━━━━━ RECORD EXTRACTS ━━━━━

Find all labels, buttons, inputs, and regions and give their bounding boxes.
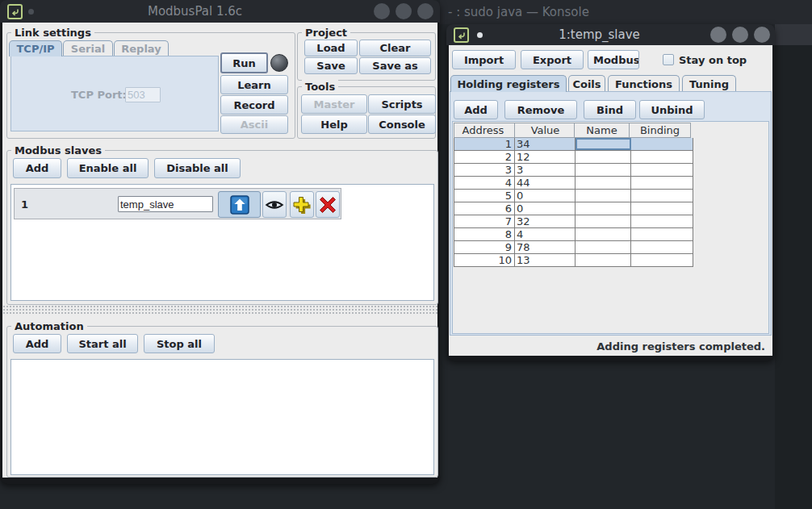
cell-binding[interactable] [631,177,693,189]
disable-all-button[interactable]: Disable all [154,158,241,178]
tab-functions[interactable]: Functions [608,75,680,92]
cell-name[interactable] [576,177,631,189]
cell-address[interactable]: 1 [454,138,515,150]
cell-binding[interactable] [631,254,693,266]
stop-all-button[interactable]: Stop all [144,334,215,353]
table-row[interactable]: 84 [454,228,693,241]
cell-value[interactable]: 34 [515,138,576,150]
slave-delete-button[interactable] [316,191,340,218]
cell-address[interactable]: 3 [454,164,515,176]
register-add-button[interactable]: Add [454,100,498,119]
load-button[interactable]: Load [304,40,358,56]
cell-name[interactable] [576,138,631,150]
tab-replay[interactable]: Replay [114,40,169,56]
scripts-button[interactable]: Scripts [368,94,436,114]
help-button[interactable]: Help [301,115,367,134]
cell-binding[interactable] [631,228,693,240]
column-header-value[interactable]: Value [514,123,575,138]
cell-value[interactable]: 12 [515,151,576,163]
table-row[interactable]: 1013 [454,254,693,267]
cell-name[interactable] [576,190,631,202]
table-row[interactable]: 134 [454,138,693,151]
cell-value[interactable]: 0 [515,202,576,215]
cell-address[interactable]: 5 [454,190,515,202]
minimize-button[interactable] [710,27,726,43]
clear-button[interactable]: Clear [359,40,431,56]
slave-row[interactable]: 1 [14,188,341,219]
cell-address[interactable]: 4 [454,177,515,189]
cell-binding[interactable] [631,164,693,176]
cell-value[interactable]: 0 [515,190,576,202]
cell-binding[interactable] [631,190,693,202]
close-button[interactable] [417,3,433,19]
cell-binding[interactable] [631,202,693,215]
table-row[interactable]: 444 [454,177,693,190]
register-unbind-button[interactable]: Unbind [639,100,705,119]
minimize-button[interactable] [374,3,390,19]
modbuspal-titlebar[interactable]: ModbusPal 1.6c [0,0,440,23]
tcp-port-input[interactable] [125,87,161,102]
cell-binding[interactable] [631,215,693,227]
maximize-button[interactable] [396,3,412,19]
cell-address[interactable]: 9 [454,241,515,253]
slave-duplicate-button[interactable] [290,191,314,218]
tab-serial[interactable]: Serial [63,40,113,56]
save-button[interactable]: Save [304,57,358,74]
cell-binding[interactable] [631,241,693,253]
cell-name[interactable] [576,151,631,163]
enable-all-button[interactable]: Enable all [67,158,149,178]
slave-add-button[interactable]: Add [13,158,61,178]
slave-enable-toggle[interactable] [218,191,261,218]
run-button[interactable]: Run [220,52,268,73]
cell-address[interactable]: 8 [454,228,515,240]
cell-name[interactable] [576,241,631,253]
slave-name-input[interactable] [118,196,213,212]
column-header-address[interactable]: Address [454,123,515,138]
cell-value[interactable]: 44 [515,177,576,189]
cell-value[interactable]: 3 [515,164,576,176]
cell-address[interactable]: 6 [454,202,515,215]
stay-on-top-checkbox[interactable] [663,54,674,65]
cell-value[interactable]: 4 [515,228,576,240]
cell-address[interactable]: 7 [454,215,515,227]
column-header-name[interactable]: Name [574,123,630,138]
cell-name[interactable] [576,215,631,227]
learn-button[interactable]: Learn [220,75,288,94]
cell-address[interactable]: 10 [454,254,515,266]
import-button[interactable]: Import [452,50,516,69]
start-all-button[interactable]: Start all [67,334,138,353]
cell-name[interactable] [576,228,631,240]
register-remove-button[interactable]: Remove [504,100,577,119]
tab-coils[interactable]: Coils [568,75,605,92]
table-row[interactable]: 33 [454,164,693,177]
cell-binding[interactable] [631,151,693,163]
registers-scrollpane[interactable]: Address Value Name Binding 1342123344450… [452,121,769,334]
tab-tuning[interactable]: Tuning [682,75,736,92]
table-row[interactable]: 212 [454,151,693,164]
modbus-mode-dropdown[interactable]: Modbus [588,50,639,69]
table-row[interactable]: 50 [454,190,693,202]
table-row[interactable]: 732 [454,215,693,228]
cell-name[interactable] [576,202,631,215]
tab-holding-registers[interactable]: Holding registers [450,75,567,92]
table-row[interactable]: 978 [454,241,693,254]
close-button[interactable] [754,27,770,43]
table-row[interactable]: 60 [454,202,693,215]
cell-name[interactable] [576,164,631,176]
cell-address[interactable]: 2 [454,151,515,163]
maximize-button[interactable] [732,27,748,43]
cell-name[interactable] [576,254,631,266]
cell-value[interactable]: 13 [515,254,576,266]
splitpane-divider[interactable] [2,305,437,315]
tab-tcpip[interactable]: TCP/IP [9,40,62,56]
table-header[interactable]: Address Value Name Binding [454,123,691,138]
record-button[interactable]: Record [220,95,288,115]
slave-titlebar[interactable]: 1:temp_slave [446,24,775,45]
cell-value[interactable]: 32 [515,215,576,227]
export-button[interactable]: Export [521,50,584,69]
slave-view-button[interactable] [262,191,287,218]
save-as-button[interactable]: Save as [359,57,431,74]
console-button[interactable]: Console [368,115,436,134]
column-header-binding[interactable]: Binding [629,123,691,138]
register-bind-button[interactable]: Bind [584,100,636,119]
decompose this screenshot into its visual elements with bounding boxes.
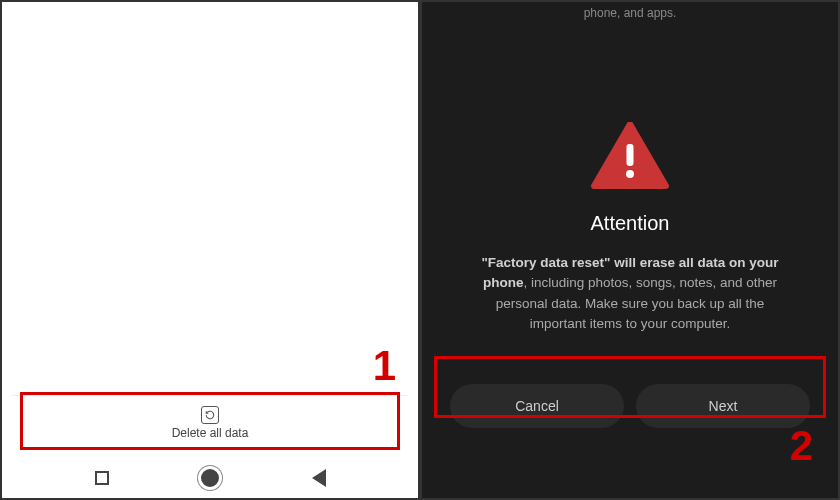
cutoff-text: phone, and apps. [584, 6, 677, 20]
next-button[interactable]: Next [636, 384, 810, 428]
reset-icon [201, 406, 219, 424]
back-icon[interactable] [312, 469, 326, 487]
screenshot-panel-2: phone, and apps. Attention "Factory data… [420, 0, 840, 500]
screenshot-panel-1: Delete all data 1 [0, 0, 420, 500]
dialog-body-rest: , including photos, songs, notes, and ot… [496, 275, 777, 331]
delete-all-data-button[interactable]: Delete all data [12, 395, 408, 450]
blank-content-area [2, 2, 418, 387]
svg-rect-0 [627, 144, 634, 166]
dialog-body: "Factory data reset" will erase all data… [440, 253, 820, 334]
recents-icon[interactable] [95, 471, 109, 485]
delete-label: Delete all data [172, 426, 249, 440]
cancel-button[interactable]: Cancel [450, 384, 624, 428]
warning-triangle-icon [591, 122, 669, 194]
step-number-2: 2 [790, 422, 813, 470]
android-nav-bar [2, 458, 418, 498]
dialog-button-row: Cancel Next [422, 384, 838, 428]
dialog-title: Attention [591, 212, 670, 235]
home-icon[interactable] [201, 469, 219, 487]
svg-point-1 [626, 170, 634, 178]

━━━━━

> **TASK DESCRIPTION**:
The answer must repeat every record exactly, with all pictures left out.

> **OUTPUT FOR THIS TASK**:
Find all labels, buttons, inputs, and regions and give their bounding boxes.
cell-binding[interactable] [631,177,693,189]
disable-all-button[interactable]: Disable all [154,158,241,178]
tab-functions[interactable]: Functions [608,75,680,92]
cell-name[interactable] [576,177,631,189]
cell-address[interactable]: 1 [454,138,515,150]
cell-binding[interactable] [631,254,693,266]
stop-all-button[interactable]: Stop all [144,334,215,353]
table-row[interactable]: 84 [454,228,693,241]
cell-value[interactable]: 34 [515,138,576,150]
slave-delete-button[interactable] [316,191,340,218]
cell-address[interactable]: 3 [454,164,515,176]
register-add-button[interactable]: Add [454,100,498,119]
load-button[interactable]: Load [304,40,358,56]
cell-name[interactable] [576,138,631,150]
tab-replay[interactable]: Replay [114,40,169,56]
scripts-button[interactable]: Scripts [368,94,436,114]
help-button[interactable]: Help [301,115,367,134]
cell-binding[interactable] [631,228,693,240]
column-header-value[interactable]: Value [514,123,575,138]
cell-value[interactable]: 12 [515,151,576,163]
table-row[interactable]: 1013 [454,254,693,267]
cell-name[interactable] [576,190,631,202]
table-row[interactable]: 134 [454,138,693,151]
cell-value[interactable]: 0 [515,202,576,215]
cell-address[interactable]: 5 [454,190,515,202]
minimize-button[interactable] [710,27,726,43]
clear-button[interactable]: Clear [359,40,431,56]
slave-row[interactable]: 1 [14,188,341,219]
cell-address[interactable]: 4 [454,177,515,189]
cell-binding[interactable] [631,164,693,176]
cell-value[interactable]: 0 [515,190,576,202]
cell-binding[interactable] [631,190,693,202]
close-button[interactable] [417,3,433,19]
cell-binding[interactable] [631,202,693,215]
table-row[interactable]: 444 [454,177,693,190]
register-unbind-button[interactable]: Unbind [639,100,705,119]
minimize-button[interactable] [374,3,390,19]
modbuspal-titlebar[interactable]: ModbusPal 1.6c [0,0,440,23]
tcp-port-input[interactable] [125,87,161,102]
cell-binding[interactable] [631,215,693,227]
maximize-button[interactable] [396,3,412,19]
cell-address[interactable]: 9 [454,241,515,253]
slave-duplicate-button[interactable] [290,191,314,218]
tab-serial[interactable]: Serial [63,40,113,56]
save-button[interactable]: Save [304,57,358,74]
cell-binding[interactable] [631,241,693,253]
cell-name[interactable] [576,151,631,163]
enable-all-button[interactable]: Enable all [67,158,149,178]
slave-add-button[interactable]: Add [13,158,61,178]
slave-enable-toggle[interactable] [218,191,261,218]
run-button[interactable]: Run [220,52,268,73]
cell-address[interactable]: 8 [454,228,515,240]
cell-name[interactable] [576,241,631,253]
slave-name-input[interactable] [118,196,213,212]
column-header-address[interactable]: Address [454,123,515,138]
cell-value[interactable]: 44 [515,177,576,189]
cell-value[interactable]: 3 [515,164,576,176]
cell-address[interactable]: 6 [454,202,515,215]
stay-on-top-checkbox[interactable] [663,54,674,65]
cell-value[interactable]: 4 [515,228,576,240]
cell-address[interactable]: 7 [454,215,515,227]
column-header-name[interactable]: Name [574,123,630,138]
cell-name[interactable] [576,215,631,227]
learn-button[interactable]: Learn [220,75,288,94]
cell-address[interactable]: 10 [454,254,515,266]
import-button[interactable]: Import [452,50,516,69]
start-all-button[interactable]: Start all [67,334,138,353]
cell-name[interactable] [576,228,631,240]
register-remove-button[interactable]: Remove [504,100,577,119]
tab-coils[interactable]: Coils [568,75,605,92]
table-row[interactable]: 33 [454,164,693,177]
cell-binding[interactable] [631,151,693,163]
registers-scrollpane[interactable]: Address Value Name Binding 1342123344450… [452,121,769,334]
tab-tuning[interactable]: Tuning [682,75,736,92]
table-row[interactable]: 212 [454,151,693,164]
modbus-mode-dropdown[interactable]: Modbus [588,50,639,69]
table-row[interactable]: 50 [454,190,693,202]
table-row[interactable]: 732 [454,215,693,228]
cell-name[interactable] [576,202,631,215]
tab-holding-registers[interactable]: Holding registers [450,75,567,92]
table-row[interactable]: 978 [454,241,693,254]
close-button[interactable] [754,27,770,43]
table-row[interactable]: 60 [454,202,693,215]
cell-name[interactable] [576,164,631,176]
cell-address[interactable]: 2 [454,151,515,163]
maximize-button[interactable] [732,27,748,43]
cell-name[interactable] [576,254,631,266]
cell-value[interactable]: 13 [515,254,576,266]
splitpane-divider[interactable] [2,305,437,315]
tab-tcpip[interactable]: TCP/IP [9,40,62,56]
table-header[interactable]: Address Value Name Binding [454,123,691,138]
record-button[interactable]: Record [220,95,288,115]
slave-titlebar[interactable]: 1:temp_slave [446,24,775,45]
cell-value[interactable]: 32 [515,215,576,227]
export-button[interactable]: Export [521,50,584,69]
slave-view-button[interactable] [262,191,287,218]
save-as-button[interactable]: Save as [359,57,431,74]
console-button[interactable]: Console [368,115,436,134]
column-header-binding[interactable]: Binding [629,123,691,138]
register-bind-button[interactable]: Bind [584,100,636,119]
decompose this screenshot into its visual elements with bounding boxes.
cutoff-text: phone, and apps. [584, 6, 677, 20]
next-button[interactable]: Next [636, 384, 810, 428]
reset-icon [201, 406, 219, 424]
back-icon[interactable] [312, 469, 326, 487]
screenshot-panel-2: phone, and apps. Attention "Factory data… [420, 0, 840, 500]
screenshot-panel-1: Delete all data 1 [0, 0, 420, 500]
dialog-body-rest: , including photos, songs, notes, and ot… [496, 275, 777, 331]
delete-all-data-button[interactable]: Delete all data [12, 395, 408, 450]
blank-content-area [2, 2, 418, 387]
svg-rect-0 [627, 144, 634, 166]
dialog-body: "Factory data reset" will erase all data… [440, 253, 820, 334]
recents-icon[interactable] [95, 471, 109, 485]
delete-label: Delete all data [172, 426, 249, 440]
cancel-button[interactable]: Cancel [450, 384, 624, 428]
warning-triangle-icon [591, 122, 669, 194]
step-number-2: 2 [790, 422, 813, 470]
android-nav-bar [2, 458, 418, 498]
dialog-button-row: Cancel Next [422, 384, 838, 428]
dialog-title: Attention [591, 212, 670, 235]
home-icon[interactable] [201, 469, 219, 487]
svg-point-1 [626, 170, 634, 178]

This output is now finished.